Granted, real reform is never easy. It demands more than empty rhetoric and cosmetic adjustments. It requires the courage to confront deep-rooted inefficiencies and vested interests that have long benefitted from the status quo. It means standing up to an Eswatini political culture steeped in entitlement, where loyalty is often rewarded over merit and public office is seen as a pathway to personal gain rather than public service. Therein lies the rub.
This moment calls for leadership – true leadership – that prioritises long-term national interests over short-term popularity. It calls for vision, integrity and political will. Not slogans. Not delay tactics. But this responsibility doesn’t rest solely on those in power. Civil society must remain vocal, play their part. Nawe uliphoyisa. We should all be patriots. Trade unions must engage constructively. The academic community must challenge narratives that defend the indefensible and the media must shine a light on what many prefer to keep hidden in the shadows. Reform is not a solo act – it’s a collective mission that demands accountability from all sectors of society.
If the current administration is sincere about its commitment to fiscal discipline, national development and equitable growth, then the time to act is now, not after the next budget cycle. Not after the next election.
Because every delay makes the solution more painful and the longer we hesitate, the steeper and more devastating the fall will be. This is our country. Let’s all play a part in saving it from the doldrums. It is not a secret that some of the problems we face as a country are self inflicted. We are a nation burdened by persistent socio-economic pressures. Reducing the ballooning public sector wage bill is not just a policy decision; it’s a critical step towards achieving long-term economic resilience and shared prosperity.
At the heart of this issue lies a matter of fiscal responsibility. Like many small and developing economies, Eswatini operates within a constrained fiscal space – limited revenues competing with immense and urgent public needs. Yet, year after year, a significant portion of the national budget is consumed by public sector wages, leaving little room for investments in the very sectors that could uplift the country: Education, healthcare, agriculture and infrastructure. By strategically containing wage-related spending, government could unlock much-needed resources to fuel growth where it matters most – among ordinary citizens and underserved communities.

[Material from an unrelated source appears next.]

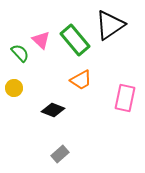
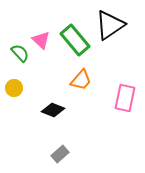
orange trapezoid: rotated 20 degrees counterclockwise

The bottom line is clear: Trimming Eswatini’s wage bill is not an austerity measure – it’s an investment in the nation’s future. It’s about creating fiscal space for growth, investing in people and building institutions that deliver. By embracing tough but necessary reforms, Eswatini can move beyond survival and step into an era defined by stability, opportunity and shared progress. That’s the brutal truth. And now, it’s time to act on it.
Wishing you all a happy weekend and week ahead. Peace! Shalom!